El Archivo de Patrimonio Cultural de la UC guarda una fotografía bella y nostálgica. En ella vemos al escritor Manuel Rojas, de perfil, a contraluz, con un platillo y una cuchara en las manos. Sentado o recostado junto a una ventana, por ésta se alcanza a percibir una tenue, apenas perceptible, franja de mar. La información adjunta nos entrega un dato clave: se trata de la última foto del autor de “Hijo de ladrón” tomada en El Quisco.
Manuel Rojas muere el 11 de marzo de 1973, por lo que hoy, a 50 años de su partida, la historia que encierra esa imagen me parece necesario tratar de armarla, de reconstruirla. Hablo con su hija y autora de esa foto, Paz Rojas. El siguiente es el relato de los últimos días del Premio Nacional de Literatura en base a su testimonio:
En octubre de 1972, el escritor, aquejado de un cáncer, entra al quirófano, de la Clínica Santa María, en Santiago. El diagnóstico es duro. La metástasis se ha expandido por buena parte del abdomen; su misma hija Paz, como médica, lo puede comprobar, presente en el pabellón. Esa primavera y comienzos del verano, la vitalidad de Rojas va poco a poco disminuyendo. Pese al creciente desánimo, recién entrando enero, le pide a su hija que lo lleve a El Quisco. Él había tenido una casa en el balneario, cuyo diseño le había encargado a Germán Rodríguez Arias, el mismo arquitecto a cargo de la remodelación de la casa de Neruda, su amigo, en Isla Negra, pero unos años atrás, bajo apremios económicos, la había tenido que vender. Sin embargo, ahora su hija es dueña de otra casa, en el mismo sector norte del balneario, también encaramada sobre los lomajes y con una generosa vista sobre el Pacífico.
Paz cumple con la voluntad de su padre. Los acompaña en ese viaje Hortensia Dittborn, última pareja del escritor. Pasan los tres casi todo ese mes en la casa del hoy llamado Pasaje Bellavista. Rojas permanece silencioso, ensimismado, buena parte del tiempo en el salón, donde por un amplio ventanal se domina una panorámica de las costas, en dirección a Punta de Tralca. Neruda, también enfermo, desde su casa poco más al sur, le escribe: “De cama en cama, ven a verme”. Paz ofrece llevarlo. Rojas no logra juntar fuerzas, ni ánimo.
Hacia fines de enero, toman el camino de vuelta a Santiago. Saliendo por Algarrobo, pasando por la arboleda de eucaliptos, el escritor le pide a Paz que detenga el auto. “Quiero ver el bosque”, dice. Se baja y se sienta en una silla que su hija le dispone en medio de los árboles. Nadie habla. Rojas respira hondo y durante largos minutos solo observa, contempla. Retoman el viaje; el escritor le hace prometer a Paz que, una vez que se mejore, lo llevará a Cuba. Ella asiente.

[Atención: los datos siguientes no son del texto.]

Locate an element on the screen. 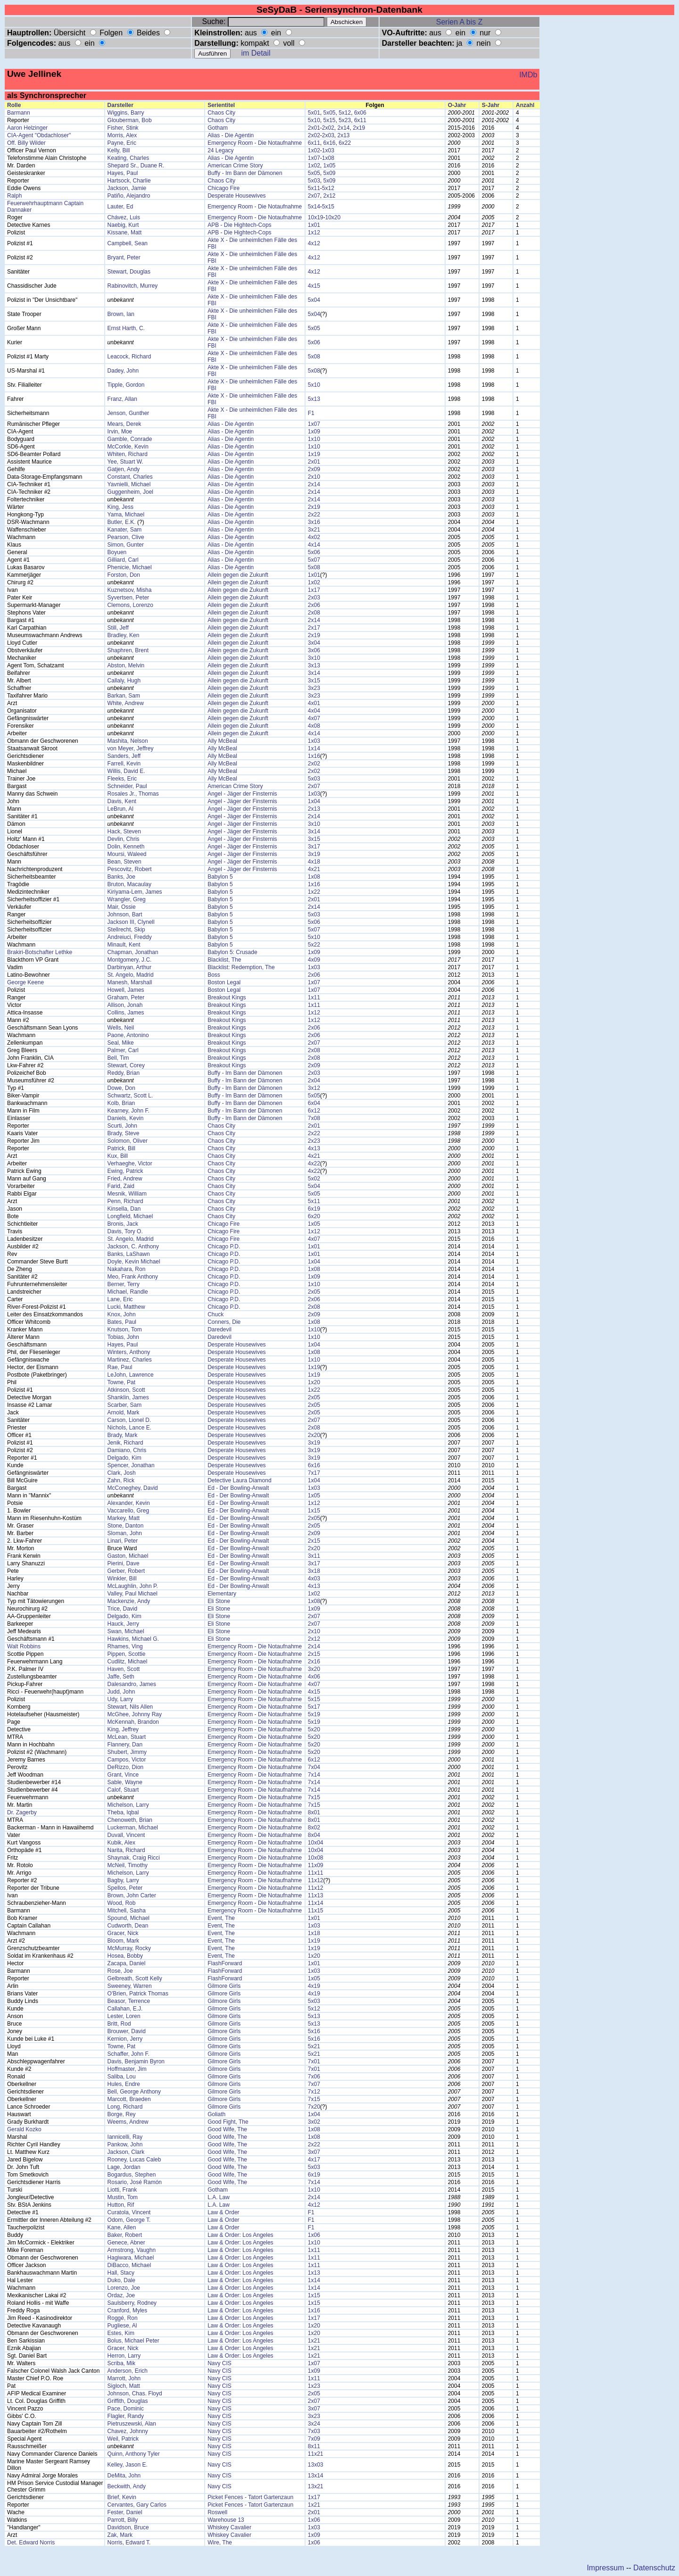  Michael, Randle is located at coordinates (128, 1291).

Durante la tarde del 10 de marzo, la salud de Rojas se agrava. El malestar es profundo, el decaimiento acentuado. Paz consulta al especialista. Morfina, más morfina. Rojas cae en un sopor. En eso, hacia la medianoche, parece recobrar repentinamente la lucidez. Se incorpora en el lecho y pregunta: “¿qué estamos esperando?” Es una expresión muy propia suya, muy característica. Paz le responde: “nada, papá, solo dormirse”. Rojas le obedece a su hija y se duerme para no volver a despertar más.
Justo 6 meses después, la mañana del 11 de septiembre, una escuadrilla de Hawker Hunters de las fuerza armadas de Chile bombardeará La Moneda, quebrando 82 años de ininterrumpida tradición republicana, caso ejemplar a nivel continental. Neruda no logrará sobrevivir más de dos semanas a aquel aciago evento.